┏━━

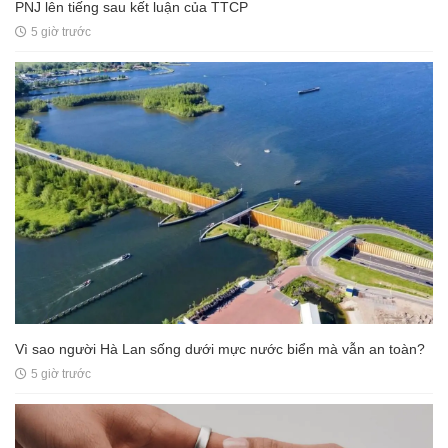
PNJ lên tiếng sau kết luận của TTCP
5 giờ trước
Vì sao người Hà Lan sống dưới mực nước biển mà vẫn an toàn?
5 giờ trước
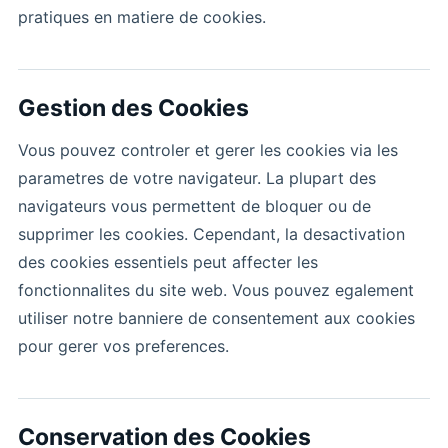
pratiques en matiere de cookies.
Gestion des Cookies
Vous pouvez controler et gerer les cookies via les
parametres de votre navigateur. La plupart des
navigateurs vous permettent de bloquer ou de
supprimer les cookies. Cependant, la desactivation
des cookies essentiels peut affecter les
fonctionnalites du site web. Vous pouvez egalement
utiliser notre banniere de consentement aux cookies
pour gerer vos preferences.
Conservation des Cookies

┗━━
┏━━

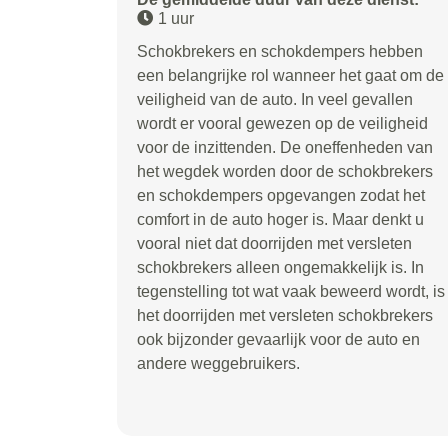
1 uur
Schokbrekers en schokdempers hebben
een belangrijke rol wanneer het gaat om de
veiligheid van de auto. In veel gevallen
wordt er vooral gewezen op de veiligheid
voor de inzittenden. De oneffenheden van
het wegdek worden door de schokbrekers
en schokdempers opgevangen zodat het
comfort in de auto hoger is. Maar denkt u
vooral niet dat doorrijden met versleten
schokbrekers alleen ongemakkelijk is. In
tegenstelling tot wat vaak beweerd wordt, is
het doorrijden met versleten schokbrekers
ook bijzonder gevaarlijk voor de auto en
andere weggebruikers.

┗━━
┏━━

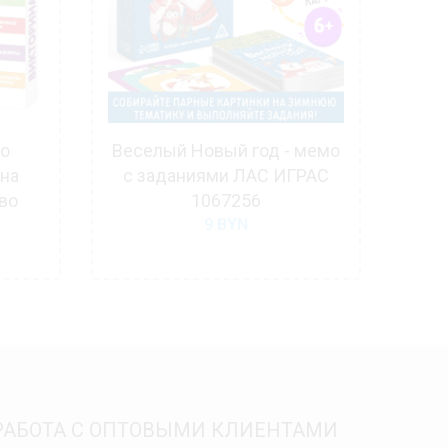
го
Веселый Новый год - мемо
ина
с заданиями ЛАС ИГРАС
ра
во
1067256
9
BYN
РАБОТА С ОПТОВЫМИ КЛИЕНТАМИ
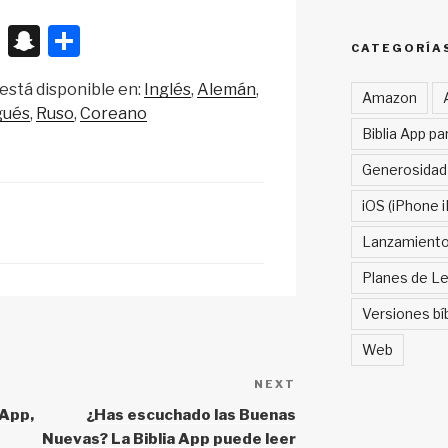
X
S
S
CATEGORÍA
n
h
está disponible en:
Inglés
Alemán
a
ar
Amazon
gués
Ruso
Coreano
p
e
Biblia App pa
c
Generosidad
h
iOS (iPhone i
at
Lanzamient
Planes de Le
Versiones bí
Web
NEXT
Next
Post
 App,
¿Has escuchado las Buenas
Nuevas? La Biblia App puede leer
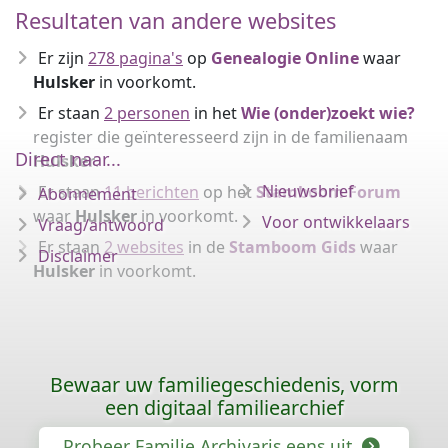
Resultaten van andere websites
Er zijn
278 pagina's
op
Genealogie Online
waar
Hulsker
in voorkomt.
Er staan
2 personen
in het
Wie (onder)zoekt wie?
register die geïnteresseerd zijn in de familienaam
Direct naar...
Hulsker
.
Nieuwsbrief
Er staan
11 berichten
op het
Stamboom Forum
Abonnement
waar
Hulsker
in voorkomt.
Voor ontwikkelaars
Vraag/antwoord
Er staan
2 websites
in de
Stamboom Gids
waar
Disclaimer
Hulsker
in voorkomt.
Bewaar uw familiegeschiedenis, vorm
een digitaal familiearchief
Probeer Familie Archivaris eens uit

┗━━

The expected output is exactly the lines of the listing above between the line holding "en schokdempers opgevangen zodat het" and the line holding "andere weggebruikers.", inclusive.

en schokdempers opgevangen zodat het
comfort in de auto hoger is. Maar denkt u
vooral niet dat doorrijden met versleten
schokbrekers alleen ongemakkelijk is. In
tegenstelling tot wat vaak beweerd wordt, is
het doorrijden met versleten schokbrekers
ook bijzonder gevaarlijk voor de auto en
andere weggebruikers.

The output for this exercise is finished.